____ STUDY MATERIAL

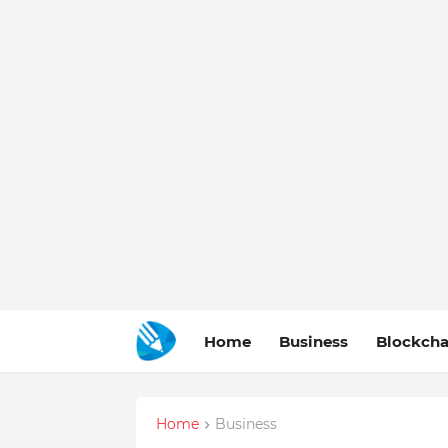
Home
Business
Blockcha
Home
Business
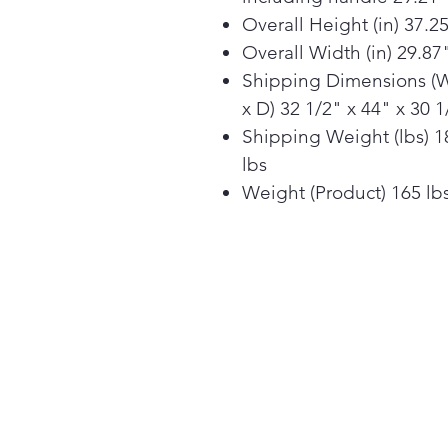
Overall Height (in) 37.2
Overall Width (in) 29.87
Shipping Dimensions (
x D) 32 1/2" x 44" x 30 1
Shipping Weight (lbs) 1
lbs
Weight (Product) 165 lb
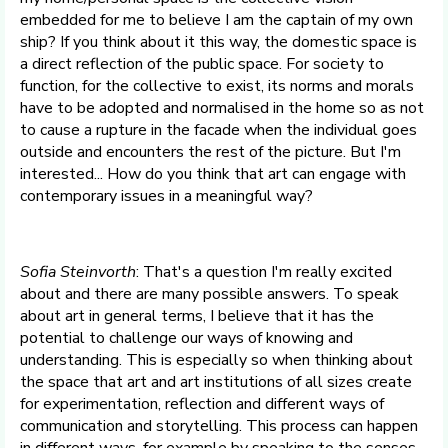
embedded for me to believe I am the captain of my own
ship? If you think about it this way, the domestic space is
a direct reflection of the public space. For society to
function, for the collective to exist, its norms and morals
have to be adopted and normalised in the home so as not
to cause a rupture in the facade when the individual goes
outside and encounters the rest of the picture. But I'm
interested... How do you think that art can engage with
contemporary issues in a meaningful way?
Sofia Steinvorth
: That's a question I'm really excited
about and there are many possible answers. To speak
about art in general terms, I believe that it has the
potential to challenge our ways of knowing and
understanding. This is especially so when thinking about
the space that art and art institutions of all sizes create
for experimentation, reflection and different ways of
communication and storytelling. This process can happen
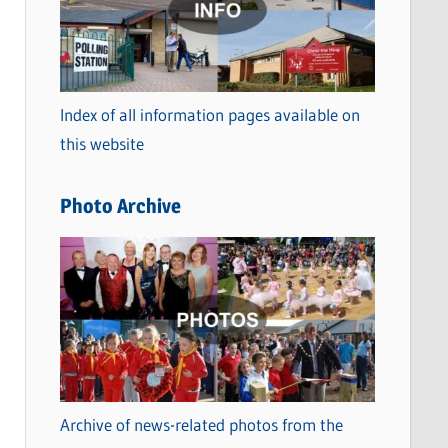
t
e
g
o
Index of all information pages available on
r
this website
i
e
Photo Archive
s
Archive of news-related photos from the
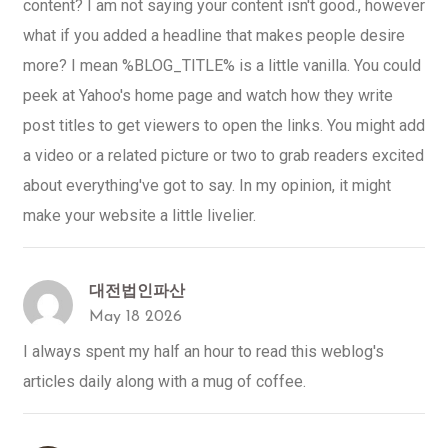
content? I am not saying your content isn't good., however
what if you added a headline that makes people desire
more? I mean %BLOG_TITLE% is a little vanilla. You could
peek at Yahoo's home page and watch how they write
post titles to get viewers to open the links. You might add
a video or a related picture or two to grab readers excited
about everything've got to say. In my opinion, it might
make your website a little livelier.
대전법인파산
May 18 2026
I always spent my half an hour to read this weblog's
articles daily along with a mug of coffee.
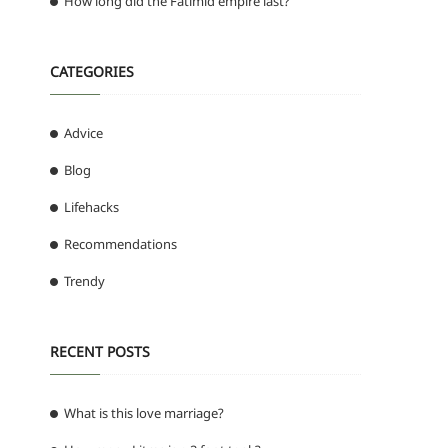
How long did the Fatimid empire last?
CATEGORIES
Advice
Blog
Lifehacks
Recommendations
Trendy
RECENT POSTS
What is this love marriage?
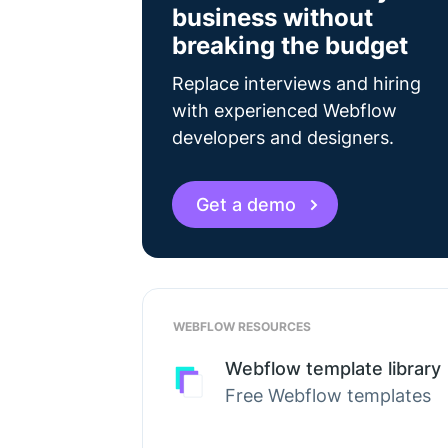
business without
breaking the budget
Replace interviews and hiring
with experienced Webflow
developers and designers.
Get a demo
WEBFLOW RESOURCES
Webflow template library
Free Webflow templates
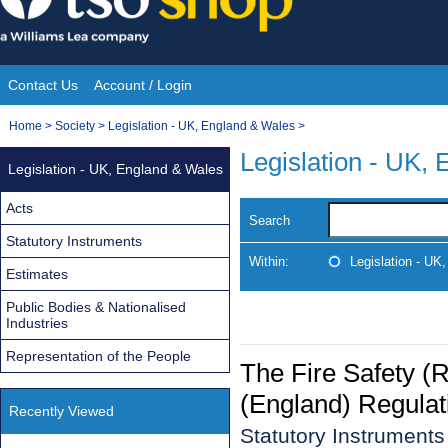
Skip
to
content
Contact Us
Account / Login
Site
You
Home
>
Society
>
Legislation - UK, England & Wales
>
Navigation
are
Legislation - UK,
Legislation - UK, England & Wales
here:
Acts
Search
Statutory Instruments
Within:
Legislation - UK
Estimates
Public Bodies & Nationalised
Industries
Representation of the People
The Fire Safety (R
(England) Regulat
Recently Viewed
Statutory Instrument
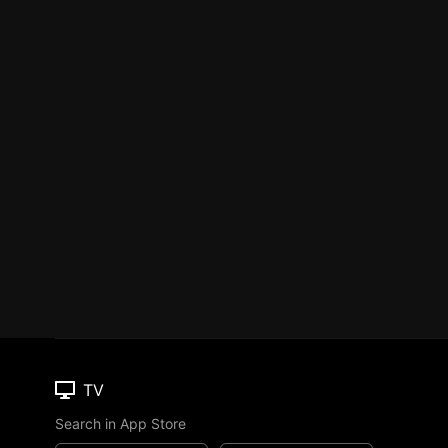
TV
Search in App Store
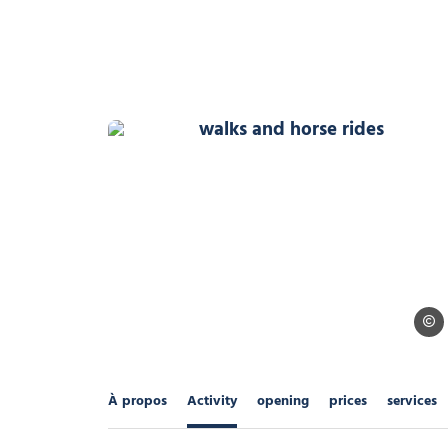
walks and horse rides, © 
Alpes
À propos
Activity
opening
prices
services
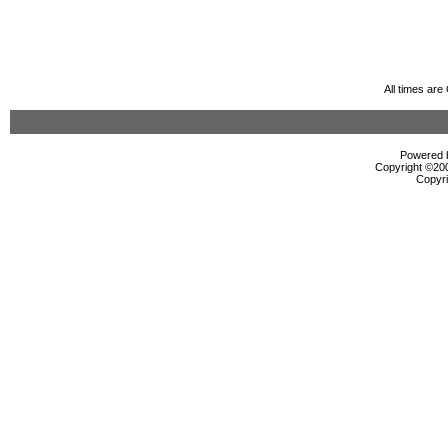
All times ar
Powered b
Copyright ©2000
Copyri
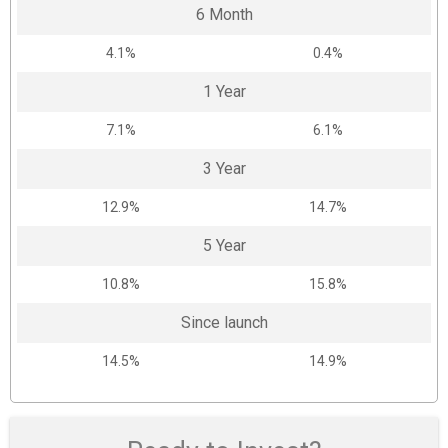
6 Month
4.1%
0.4%
1 Year
7.1%
6.1%
3 Year
12.9%
14.7%
5 Year
10.8%
15.8%
Since launch
14.5%
14.9%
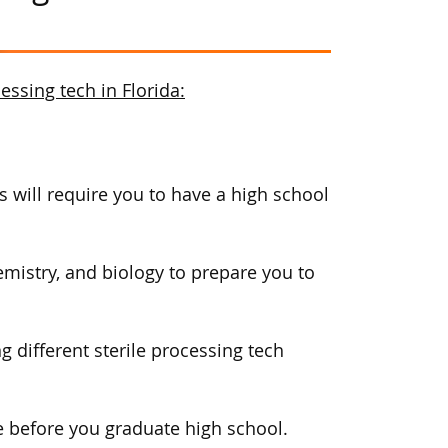
ssing tech in Florida:
 will require you to have a high school
mistry, and biology to prepare you to
g different sterile processing tech
 before you graduate high school.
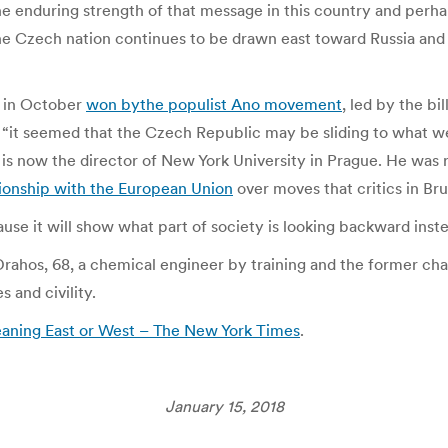
the enduring strength of that message in this country and perh
 the Czech nation continues to be drawn east toward Russia an
s in October
won by
the populist Ano
movement
, led by the b
 “it seemed that the Czech Republic may be sliding to what we
d is now the director of New York University in Prague. He was
ationship with the European Union
over moves that critics in Br
use it will show what part of society is looking backward inste
 Drahos, 68, a chemical engineer by training and the former ch
 and civility.
eaning East or West – The New York Times
.
January 15, 2018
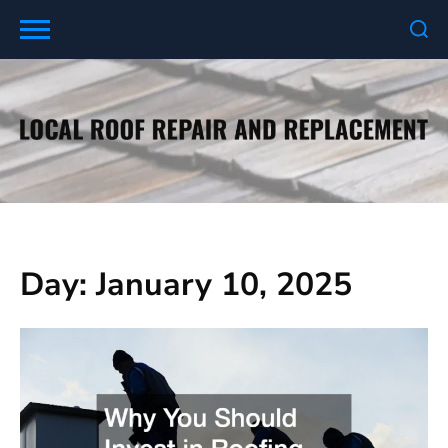
Skip
to
content
Day:
January 10, 2025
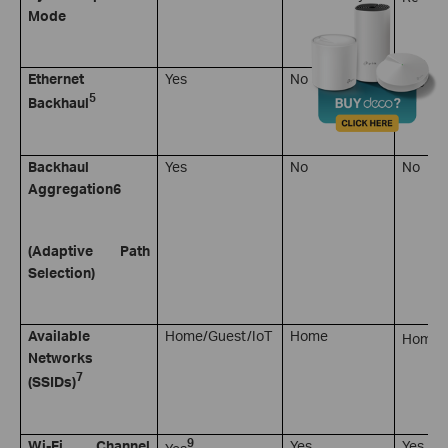
Mode
4
Ethernet
Yes
No
Yes
5
Backhaul
Backhaul
Yes
No
No
Aggregation
6
(Adaptive Path
Selection)
7
Available
Home/Guest/IoT
Home
Home
Networks
7
(SSIDs)
9
Wi-Fi Channel
Yes
Yes
Yes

________

• [TASK]
Every record above should be set down exactly, with the pictures left out.

• [FINAL ANSWER]
Home
Business
Blockcha
Home
Business
Overall Height (in) 37.2
Overall Width (in) 29.87
Shipping Dimensions (
x D) 32 1/2" x 44" x 30 1
Shipping Weight (lbs) 1
lbs
Weight (Product) 165 lb
embedded for me to believe I am the captain of my own
ship? If you think about it this way, the domestic space is
a direct reflection of the public space. For society to
function, for the collective to exist, its norms and morals
have to be adopted and normalised in the home so as not
to cause a rupture in the facade when the individual goes
outside and encounters the rest of the picture. But I'm
interested... How do you think that art can engage with
contemporary issues in a meaningful way?
Sofia Steinvorth
: That's a question I'm really excited
about and there are many possible answers. To speak
about art in general terms, I believe that it has the
potential to challenge our ways of knowing and
understanding. This is especially so when thinking about
the space that art and art institutions of all sizes create
for experimentation, reflection and different ways of
communication and storytelling. This process can happen
t
e
g
o
Index of all information pages available on
r
this website
i
e
Photo Archive
s
Archive of news-related photos from the
content? I am not saying your content isn't good., however
what if you added a headline that makes people desire
more? I mean %BLOG_TITLE% is a little vanilla. You could
peek at Yahoo's home page and watch how they write
post titles to get viewers to open the links. You might add
a video or a related picture or two to grab readers excited
about everything've got to say. In my opinion, it might
make your website a little livelier.
대전법인파산
May 18 2026
I always spent my half an hour to read this weblog's
articles daily along with a mug of coffee.
How long did the Fatimid empire last?
CATEGORIES
Advice
Blog
Lifehacks
Recommendations
Trendy
RECENT POSTS
What is this love marriage?
business without
breaking the budget
Replace interviews and hiring
with experienced Webflow
developers and designers.
Get a demo
WEBFLOW RESOURCES
Webflow template library
Free Webflow templates
Skip
to
content
Contact Us
Account / Login
Site
You
Home
>
Society
>
Legislation - UK, England & Wales
>
Navigation
are
Legislation - UK,
Legislation - UK, England & Wales
here:
Acts
Search
Statutory Instruments
Within:
Legislation - UK
Estimates
Public Bodies & Nationalised
Industries
Representation of the People
The Fire Safety (R
(England) Regulat
Recently Viewed
Statutory Instrument
TV
Search in App Store
walks and horse rides, © 
Alpes
À propos
Activity
opening
prices
services
All times ar
Powered b
Copyright ©2000
Copyri
6 Month
4.1%
0.4%
1 Year
7.1%
6.1%
3 Year
12.9%
14.7%
5 Year
10.8%
15.8%
Since launch
14.5%
14.9%
ssing tech in Florida:
 will require you to have a high school
mistry, and biology to prepare you to
g different sterile processing tech
 before you graduate high school.
the enduring strength of that message in this country and perh
 the Czech nation continues to be drawn east toward Russia an
s in October
won by
the populist Ano
movement
, led by the b
 “it seemed that the Czech Republic may be sliding to what we
d is now the director of New York University in Prague. He was
ationship with the European Union
over moves that critics in Br
use it will show what part of society is looking backward inste
 Drahos, 68, a chemical engineer by training and the former ch
 and civility.
eaning East or West – The New York Times
.
January 15, 2018
Skip
to
content
Day:
January 10, 2025
Mode
4
Ethernet
Yes
No
Yes
5
Backhaul
Backhaul
Yes
No
No
Aggregation
6
(Adaptive Path
Selection)
7
Available
Home/Guest/IoT
Home
Home
Networks
7
(SSIDs)
9
Wi-Fi Channel
Yes
Yes
Yes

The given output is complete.